Everytime, in every scenario, humans and mutants clash and inevitably, mutants are defeated. Moira has set a rule that mutants with precognitive abilities are not allowed to come back to life because if they’re allowed to see the future and they destroy the very foundation that Krakoa is built on, then everything will have been for naught. This could also allude to the visions that Blindfold had before she killed herself in Matthew Rosenberg’s Uncanny X-Men.Charles and Erik promised Mystique that they’d bring Destiny back to life and Moira lambasts them for even promising that, but they explain that they’ve been putting her off as long as they can, but eventually they will tell the truth.
We see the celebration from House of X #6, but it’s been recontextualized. Under all of the celebration, the hope, is the feeling of dread. The feeling of utter hopelessness, knowing that it will all reach its end within a thousand years, all because of the idealism of men.
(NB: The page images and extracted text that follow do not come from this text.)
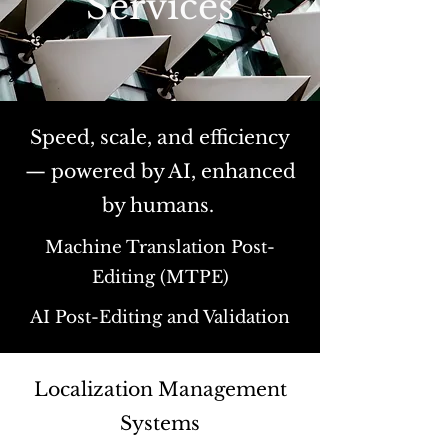
Services
Speed, scale, and efficiency
— powered by AI, enhanced
by humans.
Machine Translation Post-
Editing (MTPE)
AI Post-Editing and Validation
Localization Management
Systems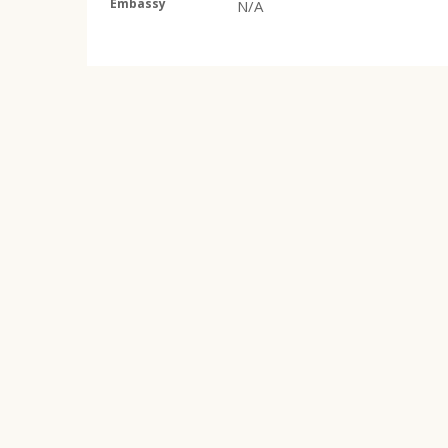
Embassy
N/A
He Said Go
(v.20240829) is part of the website domai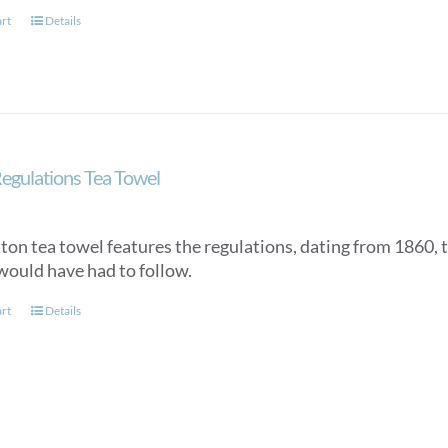
art
Details
egulations Tea Towel
tton tea towel features the regulations, dating from 1860, 
would have had to follow.
art
Details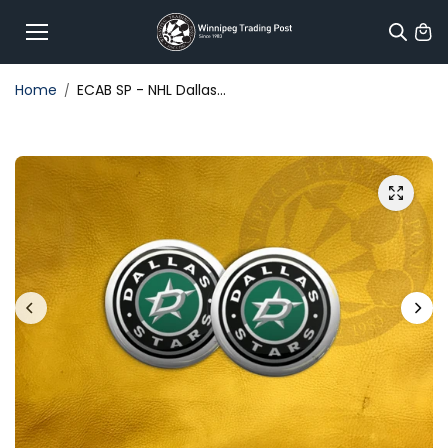
Skip to
content
Home
ECAB SP - NHL Dallas...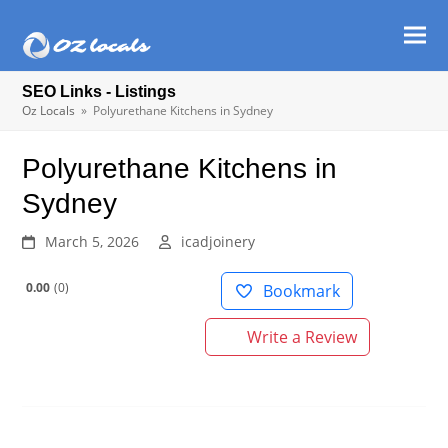
Ope
Clos
mob
mob
SEO Links - Listings
men
men
Oz Locals
»
Polyurethane Kitchens in Sydney
Polyurethane Kitchens in
Sydney
March 5, 2026
icadjoinery
0.00
0
Bookmark
Write a Review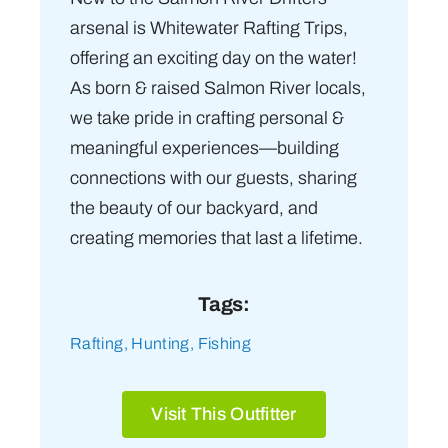
arsenal is Whitewater Rafting Trips,
offering an exciting day on the water!
As born & raised Salmon River locals,
we take pride in crafting personal &
meaningful experiences—building
connections with our guests, sharing
the beauty of our backyard, and
creating memories that last a lifetime.
Tags:
Rafting
,
Hunting
,
Fishing
Visit This Outfitter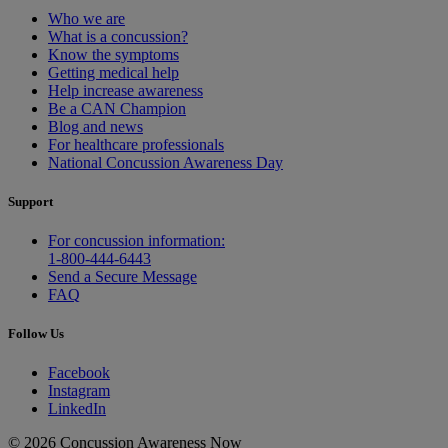
Who we are
What is a concussion?
Know the symptoms
Getting medical help
Help increase awareness
Be a CAN Champion
Blog and news
For healthcare professionals
National Concussion Awareness Day
Support
For concussion information:
1-800-444-6443
Send a Secure Message
FAQ
Follow Us
Facebook
Instagram
LinkedIn
© 2026 Concussion Awareness Now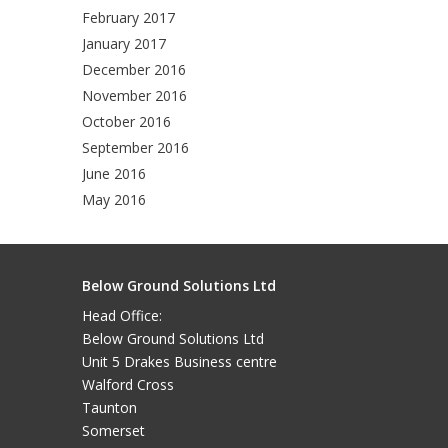
February 2017
January 2017
December 2016
November 2016
October 2016
September 2016
June 2016
May 2016
Below Ground Solutions Ltd
Head Office:
Below Ground Solutions Ltd
Unit 5 Drakes Business centre
Walford Cross
Taunton
Somerset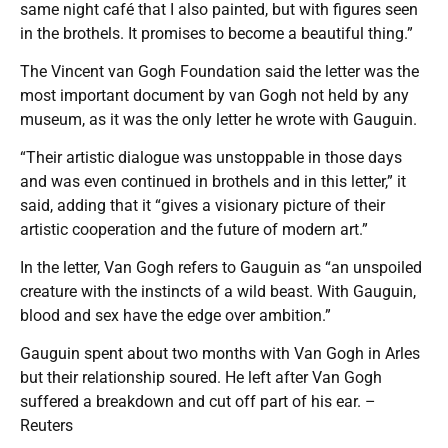
same night café that I also painted, but with figures seen
in the brothels. It promises to become a beautiful thing.”
The Vincent van Gogh Foundation said the letter was the
most important document by van Gogh not held by any
museum, as it was the only letter he wrote with Gauguin.
“Their artistic dialogue was unstoppable in those days
and was even continued in brothels and in this letter,” it
said, adding that it “gives a visionary picture of their
artistic cooperation and the future of modern art.”
In the letter, Van Gogh refers to Gauguin as “an unspoiled
creature with the instincts of a wild beast. With Gauguin,
blood and sex have the edge over ambition.”
Gauguin spent about two months with Van Gogh in Arles
but their relationship soured. He left after Van Gogh
suffered a breakdown and cut off part of his ear. –
Reuters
House of X and Powers of X have been amazing reads thus far. I love how circular this story is, how referential it is to past history of the X-Men and paints a new ideal of the futility of mutant life as long as humanity is still around to destroy them. It separates the X-Men from the numerous other superheroes by pointing directly at the lengths humanity will go to make sure that they remain the dominant species on Earth.
RB Silva and David Curiel have done a phenomenal job of giving this book life. From the cheery beginning of a lush and hopeful green to the ending of the dark night sky, lit by the explosions of fireworks, the flickers of hope with the true darkness behind it. Silva makes sure to draw Charles with an unearned smirk, the look of a man that’s very sure that his part of the plan will be perfect, at least after his initial spirit has been crushed. Moira has the look of determination, the kind of look only gained from centuries of experience and she maintains it even in the face of death.
Hickman has evolved these characters from just a Scottish doctor that used to care for the mutants on her island and hapless man that only wants to be peaceful – to the cold revolutionaries that want mutants to have one day in the sun before it’s ultimately ripped away again.

What does this ultimately mean for the X-Men? For Mutants in general? Hopefully we’ll see in the coming months as seven or eight new series will shine a light on what the rest of them are doing while Charles, Erik and Moira sip tea and wait for the apocalypse.